_Your objective_:
Tally the lines of the data that include the word "апреля" and state the total, nothing else.

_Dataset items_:
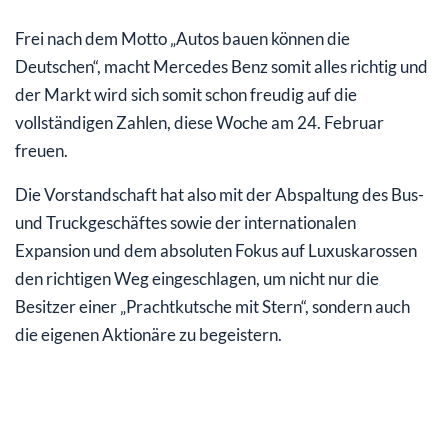
Frei nach dem Motto „Autos bauen können die
Deutschen“, macht Mercedes Benz somit alles richtig und
der Markt wird sich somit schon freudig auf die
vollständigen Zahlen, diese Woche am 24. Februar
freuen.
Die Vorstandschaft hat also mit der Abspaltung des Bus-
und Truckgeschäftes sowie der internationalen
Expansion und dem absoluten Fokus auf Luxuskarossen
den richtigen Weg eingeschlagen, um nicht nur die
Besitzer einer „Prachtkutsche mit Stern“, sondern auch
die eigenen Aktionäre zu begeistern.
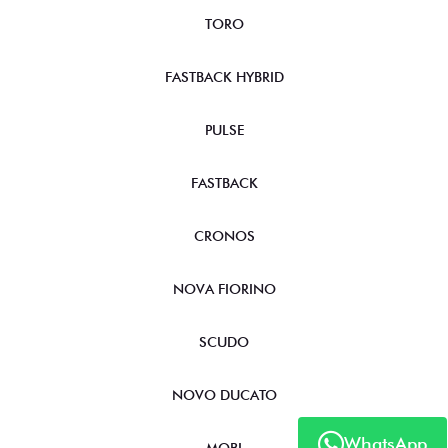
TORO
FASTBACK HYBRID
PULSE
FASTBACK
CRONOS
NOVA FIORINO
SCUDO
NOVO DUCATO
WhatsApp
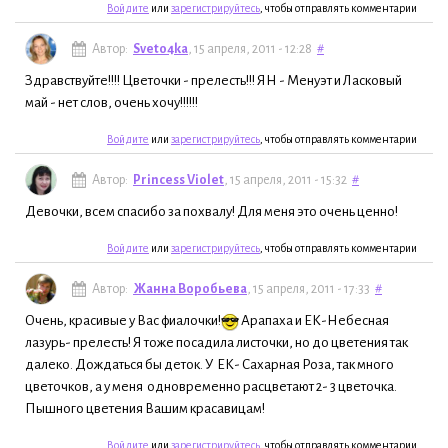
Войдите
или
зарегистрируйтесь
, чтобы отправлять комментарии
Автор:
Sveto4ka
, 15 апреля, 2011 - 12:28
#
Здравствуйте!!!! Цветочки - прелесть!!! ЯН - Менуэт и Ласковый
май - нет слов, очень хочу!!!!!!
Войдите
или
зарегистрируйтесь
, чтобы отправлять комментарии
Автор:
Princess Violet
, 15 апреля, 2011 - 15:32
#
Девочки, всем спасибо за похвалу! Для меня это очень ценно!
Войдите
или
зарегистрируйтесь
, чтобы отправлять комментарии
Автор:
Жанна Воробьева
, 15 апреля, 2011 - 17:33
#
Очень, красивые у Вас фиалочки!
Арапаха и ЕК-Небесная
лазурь- прелесть! Я тоже посадила листочки, но до цветения так
далеко. Дождаться бы деток. У ЕК- Сахарная Роза, так много
цветочков, а у меня одновременно расцветают 2- 3 цветочка.
Пышного цветения Вашим красавицам!
Войдите
или
зарегистрируйтесь
, чтобы отправлять комментарии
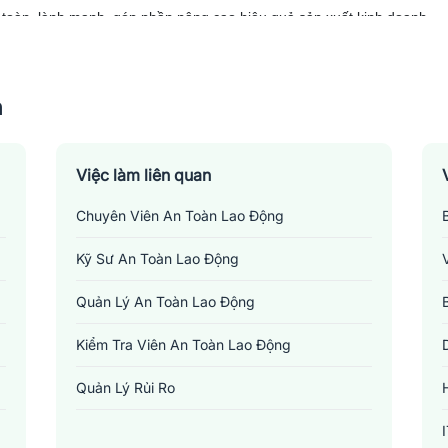
n toàn, lành mạnh, góp phần nâng cao hiệu quả sản xuất kinh doanh.
n
Việc làm liên quan
Chuyên Viên An Toàn Lao Động
Kỹ Sư An Toàn Lao Động
Quản Lý An Toàn Lao Động
Kiểm Tra Viên An Toàn Lao Động
Quản Lý Rủi Ro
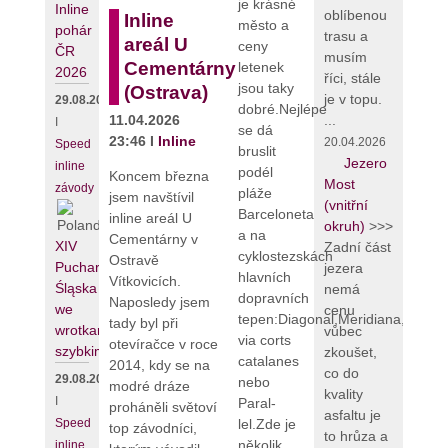
je krásné
Inline
oblíbenou
Inline
město a
pohár
trasu a
areál U
ceny
ČR
musím
Cementárny
letenek
2026
říci, stále
jsou taky
(Ostrava)
je v topu.
29.08.2026
dobré.Nejlépe
11.04.2026
...
I
se dá
23:46 I
Inline
20.04.2026
Speed
bruslit
Jezero
inline
podél
Koncem března
Most
závody
pláže
jsem navštívil
(vnitřní
Barceloneta
inline areál U
okruh)
>>>
a na
Cementárny v
XIV
Zadní část
cyklostezskách
Ostravě
Puchar
jezera
hlavních
Vítkovicích.
Śląska
nemá
dopravních
Naposledy jsem
we
cenu
tepen:Diagonal,Meridiana,Gran
tady byl při
wrotkarstwie
vůbec
via corts
otevíračce v roce
szybkim
zkoušet,
catalanes
2014, kdy se na
co do
29.08.2026
nebo
modré dráze
kvality
I
Paral-
proháněli světoví
asfaltu je
lel.Zde je
Speed
top závodníci,
to hrůza a
několik
inline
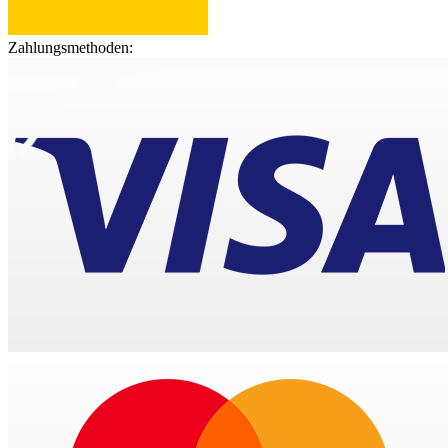
Zahlungsmethoden:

_Solution for this problem_:
3